We evaluated three types of 8-channel radiative antenna arrays for UHF MRI. Among them, the sleeve antenna array showed clear advantages in terms of lower peak 10 g SAR and higher SAR efficiency compared to the dipole and monopole antenna arrays. Finally, the incorporation of a sleeve into the feed structure has significant positive practical implications, and the variation in sleeve length adds an important degree of design freedom.

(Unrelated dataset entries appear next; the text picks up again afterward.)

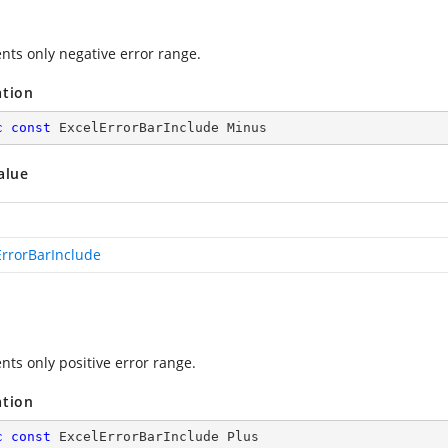
nts only negative error range.
ation
c
const
 ExcelErrorBarInclude Minus
alue
ErrorBarInclude
nts only positive error range.
ation
c
const
 ExcelErrorBarInclude Plus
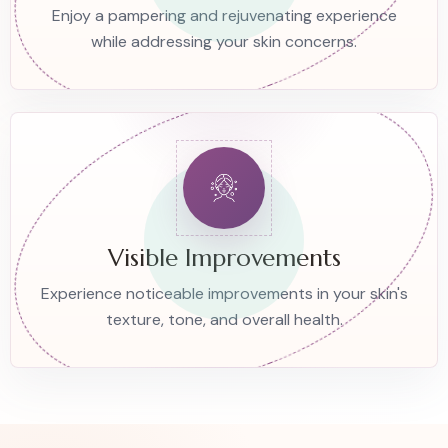
Enjoy a pampering and rejuvenating experience
while addressing your skin concerns.
Visible Improvements
Experience noticeable improvements in your skin's
texture, tone, and overall health.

The sleeve antenna concepts can also support tighter element spacing, and thus, potentially, could allow for increased density of antenna elements in array configurations. The deliberate lower element counts of arrays presented in this work support better comparison of head-sized dipole and monopole antenna arrays, and they represent an important validation step. For future in vivo human brain imaging research with antenna arrays, the sleeve antenna concept can be further expanded towards a higher number of elements through, for example, dual row layouts and variations in the length of individual antennas. Eventually, we plan to explore combinations of sleeve transmitters with dedicated receiver inserts as an important step towards higher channel array configuration in excess of 32 receive elements. Furthermore, incorporation of high-permittivity materials in support of shorter elements will be considered in addition to further improved geometry arrangements for SAR optimization.

The future experiments will also utilize enhanced B₁ field control techniques using pTx with individual control of the phase, amplitude, and RF pulse shape of each coil element and the possibility for significantly improved transmit homogeneity.